Mike Zigmont Mike Zigmont, author of the Zigmont Report, is a partner at New York-based Harvest Volatility Management, a hedge fund with over $10B AUM, offering volatility management solutions to its investor base worldwide. Mike has been publishing his daily newsletter (Monday-Friday) privately for the firm’s investors and his personal contacts in the investment business

since 2008, sending it daily shortly after the market close.

The opinions expressed below are my own

Breaking. Equities were under modest pressure this morning. The dip-buyers went to work in the first hour of trading and took the S&P into positive territory. The buyers wilted under selling pressure and the tape drifted south over the rest of the day… until

3 PM.

At that point the tape broke. Equities fell fast and far and the markets began to panic.
  • Flight-to-safety kicked in and US treasuries rallied hard (yields dropped – a distinct change of late)
  • Equity implied volatilities spiked and changed in huge steps (very choppy/spastic price changes)
  • Activity climbed… we were running at 160% average flow… the 3PM trading took us up to 202%

There are more numbers one could cite but I think you get the idea.

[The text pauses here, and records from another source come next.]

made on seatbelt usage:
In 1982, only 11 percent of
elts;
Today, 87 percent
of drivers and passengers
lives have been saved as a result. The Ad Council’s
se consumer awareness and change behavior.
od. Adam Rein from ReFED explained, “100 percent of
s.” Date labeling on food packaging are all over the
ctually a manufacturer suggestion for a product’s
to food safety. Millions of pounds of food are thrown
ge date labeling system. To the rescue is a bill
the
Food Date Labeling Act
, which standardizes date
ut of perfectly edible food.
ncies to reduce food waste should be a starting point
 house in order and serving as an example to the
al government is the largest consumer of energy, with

The tape cracked. The S&P (and all other indices) fell very fast in a selling cascade. What caused it?

  • It wasn’t a headline
  • The selling simply fed on itself and things broke

Buyers came back in and repaired some damage but into the close we faced a new batch of selling. We closed near the lows of the day.

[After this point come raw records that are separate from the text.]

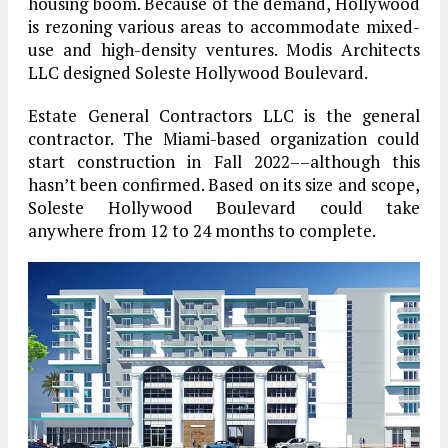
housing boom. Because of the demand, Hollywood
is rezoning various areas to accommodate mixed-
use and high-density ventures. Modis Architects
LLC designed Soleste Hollywood Boulevard.
Estate General Contractors LLC is the general
contractor. The Miami-based organization could
start construction in Fall 2022––although this
hasn’t been confirmed. Based on its size and scope,
Soleste Hollywood Boulevard could take
anywhere from 12 to 24 months to complete.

We just had the 5% drawdown (and then some, we’re in down 8% territory). That record consecutive stretch of trading sessions without a 5% drop from a high is over at 404.


Now what?


That’s the question. Let’s speculate.

The sentiment of the market is radically different now. Optimism is now concern/worry. I don’t think we’re at panic yet because the selloff is so recent *


* we’re back to the beginning-of-the-year levels (essentially).

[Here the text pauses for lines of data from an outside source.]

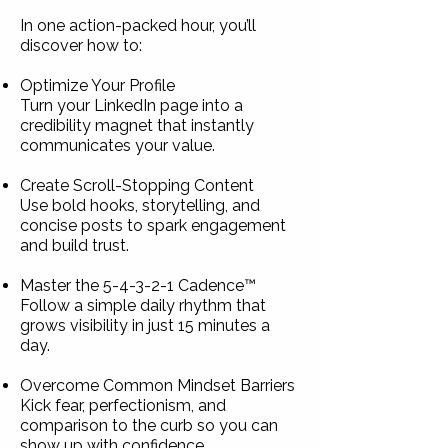
In one action-packed hour, you’ll
discover how to:
Optimize Your Profile
Turn your LinkedIn page into a
credibility magnet that instantly
communicates your value.
Create Scroll-Stopping Content
Use bold hooks, storytelling, and
concise posts to spark engagement
and build trust.
Master the 5-4-3-2-1 Cadence™
Follow a simple daily rhythm that
grows visibility in just 15 minutes a
day.
Overcome Common Mindset Barriers
Kick fear, perfectionism, and
comparison to the curb so you can
show up with confidence.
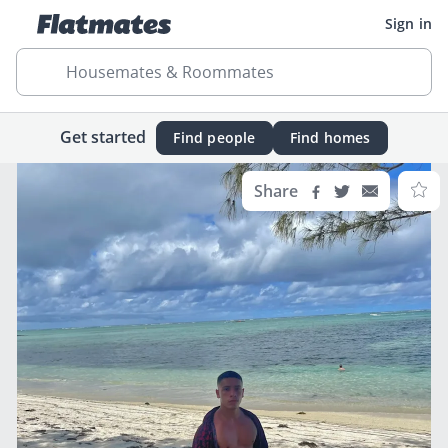
Sign in
Housemates & Roommates
Get started
Find people
Find homes
Share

The bulls and the dip-buyers are going to go to work sometime soon. There are 9 years of conditioning behavior out there…. Here’s the 9-year chart just to remind you.

I have seen this movie before. Investors are going to jump in long…. Especially since there’s no event/news at work. Bulls are going to say “nothing’s different today, except that stock are on sale. Let’s go to work!”

I don’t think equities are a buy here for the record. I still think valuation is too high *


* I am not the investing public. The market, even pros, are conditioned to buy the dips. I think we should wait for them to do their thing.

There’s a big fight now in the market. The bears cold-cocked the bulls. The bulls are going to get swinging at some point (soon I’d guess).

How long the fight lasts is what I wonder. It’s going to be volatile. The market dynamics of the last 2 years are dead, buried, extinct. Do not plan on them returning.

Plan on the market dynamics of 5 years ago returning (or 20 years ago). Prepare yourself for the entire market moving 1-3% frequently. That doesn’t mean the market has to go down 3% for 10 sessions in a row.